Here’s a pic I took of it with my phone (computer couldn’t do a screen capture of it for some reason).
https://c1.staticflickr.com/1/522/19757058426_d4e70eb582_h.jpg

Here’s the text:

and here’s the translation from Google Translate.


The master speaks.

Create your own -
[ul]
[li]Lorem Ipsum - All the facts - Lipsum generator (with options)[/li][li]http://www.ipsum-generator.com/[/li][li]https://baconipsum.com/ (Bacon Lovers version)[/li][/ul]

Actually, it’s Greek!

I’m sure the links have it, but “lorem ipsum dolor …” is just dummy mock-up text that’s used by designers in place of real text.

I just attended a video meeting today about our company’s new website, and the demo used dummy text generated by something called “Cupcake Ipsum” that was loaded with the names of various sugary confections.

You can put it into any Word document by typing =lorem() at the beginning of any line.

=rand() will add three paragraphs of random English text.

That’s pretty cool. I never knew that. The lorem one doesn’t work for me, but “=rand()” gives me a bunch of “quick brown fox…” lines. Neat.

My favorite pseudo Latin is:
In girum imus nocte et consumimur igni.
You can find this all over the Internet these days, but I first saw it circa 1972, from a college buddy back then, long before the Internet was widely available.

This is allegedly the Devil’s response to the question posed by Sir Thomas Aquinas: “Just what to you do in Hell anyway?” and supposedly means “We gather in the night and are consumed by fire.” Note that it’s also a palindrome.

I showed it to a college professor once. He took it to a Latin professor over in the Language Arts department. The word I got back was, the Latin professor declared it to be unintelligible gibberish.
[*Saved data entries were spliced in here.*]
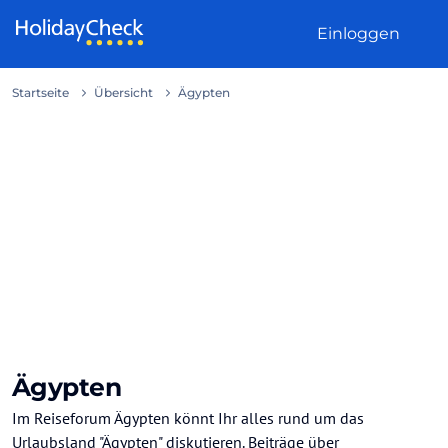
Weiter zum Inhalt
Einloggen
Startseite
Übersicht
Ägypten
Ägypten
Im Reiseforum Ägypten könnt Ihr alles rund um das
Urlaubsland "Ägypten" diskutieren. Beiträge über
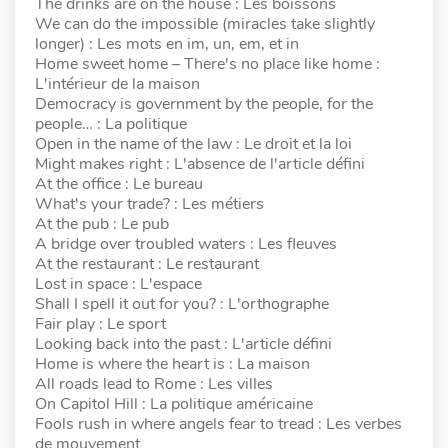
The drinks are on the house : Les boissons
We can do the impossible (miracles take slightly
longer) : Les mots en im, un, em, et in
Home sweet home – There's no place like home :
L'intérieur de la maison
Democracy is government by the people, for the
people… : La politique
Open in the name of the law : Le droit et la loi
Might makes right : L'absence de l'article défini
At the office : Le bureau
What's your trade? : Les métiers
At the pub : Le pub
A bridge over troubled waters : Les fleuves
At the restaurant : Le restaurant
Lost in space : L'espace
Shall I spell it out for you? : L'orthographe
Fair play : Le sport
Looking back into the past : L'article défini
Home is where the heart is : La maison
All roads lead to Rome : Les villes
On Capitol Hill : La politique américaine
Fools rush in where angels fear to tread : Les verbes
de mouvement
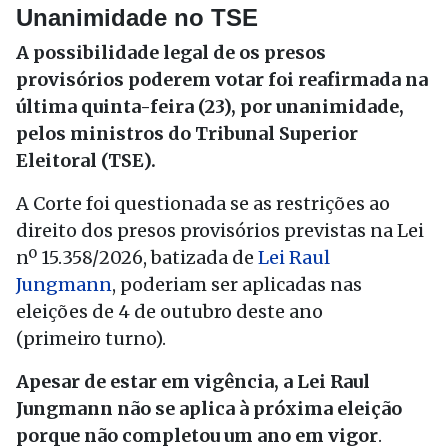
Unanimidade no TSE
A possibilidade legal de os presos
provisórios poderem votar foi reafirmada na
última quinta-feira (23), por unanimidade,
pelos ministros do Tribunal Superior
Eleitoral (TSE).
A Corte foi questionada se as restrições ao
direito dos presos provisórios previstas na Lei
nº 15.358/2026, batizada de
Lei Raul
Jungmann
, poderiam ser aplicadas nas
eleições de 4 de outubro deste ano
(primeiro turno).
Apesar de estar em vigência, a Lei Raul
Jungmann não se aplica à próxima eleição
porque não completou um ano em vigor
.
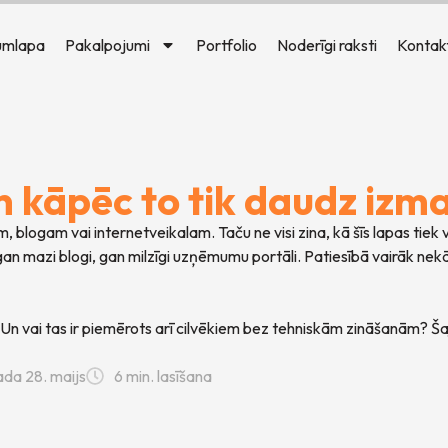
umlapa
Pakalpojumi
Portfolio
Noderīgi raksti
Kontakt
n kāpēc to tik daudz izm
logam vai internetveikalam. Taču ne visi zina, kā šīs lapas tiek 
an mazi blogi, gan milzīgi uzņēmumu portāli. Patiesībā vairāk ne
? Un vai tas ir piemērots arī cilvēkiem bez tehniskām zināšanām? Š
da 28. maijs
6 min. lasīšana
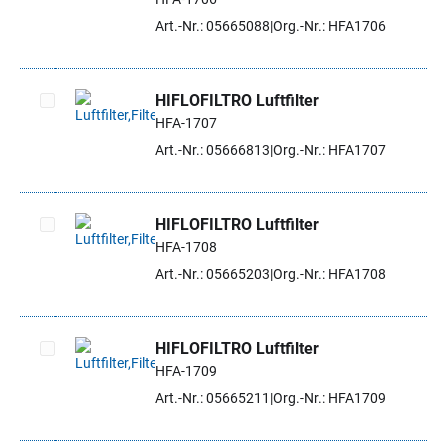
Artikel auswählen
Art.-Nr.: 05665088
Org.-Nr.: HFA1706
HIFLOFILTRO Luftfilter
HFA-1707
Artikel auswählen
Art.-Nr.: 05666813
Org.-Nr.: HFA1707
HIFLOFILTRO Luftfilter
HFA-1708
Artikel auswählen
Art.-Nr.: 05665203
Org.-Nr.: HFA1708
HIFLOFILTRO Luftfilter
HFA-1709
Artikel auswählen
Art.-Nr.: 05665211
Org.-Nr.: HFA1709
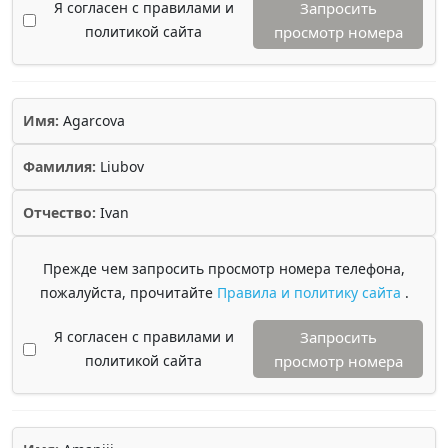
Я согласен с правилами и
Запросить
политикой сайта
просмотр номера
Имя:
Agarcova
Фамилия:
Liubov
Отчество:
Ivan
Прежде чем запросить просмотр номера телефона,
пожалуйста, прочитайте
Правила и политику сайта
.
Я согласен с правилами и
Запросить
политикой сайта
просмотр номера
I’m going to have to remember that.

It’s only partially gibberish.

“Girum” does not appear to be a legitimate classical latin word, and is presumably of medieval origin possibly back-formed from Italian “giro” which descended from the Latin that gives us “gyre”. It may have been in use in common speech, but is not attested to in literature outside of that quote. If Italian “giro” came from a legitimate Latin word, it would be from girus, and girum would be accusative. “In” + Accusative in Latin = “Into” in English. “Nocte” is ablative of “night” meaning “with respect to/by means of the night” in general, but “at night” would also be a reasonable translation. The rest of the sentence appears fine; “imus” is 1st person plural of “to go”, et = and, “consumimur” is 1st person plural passive and can mean “to consume”, and “igni” is ablative of “fire”. So we have “We go into the gyre at night and are consumed by fire”.

It might be fairly meaningless, but it seems more intelligible than the stupid line about Arepo, which requires you know that Arepo is a name.

Giro and gyre don’t quite seem to be translations of each other. I’ve encountered giro used to mean “more or less , thereabouts” both to refer to time and space, as well as “surrounding”, “all around” and “all over”. Someone agrees to meet with you giro la piazza, it means “search for me in the neighborhood of the square”; they tell you there will be people giro la piazza and it may mean that there will be some people there or that the square and its surroundings will be jam-packed.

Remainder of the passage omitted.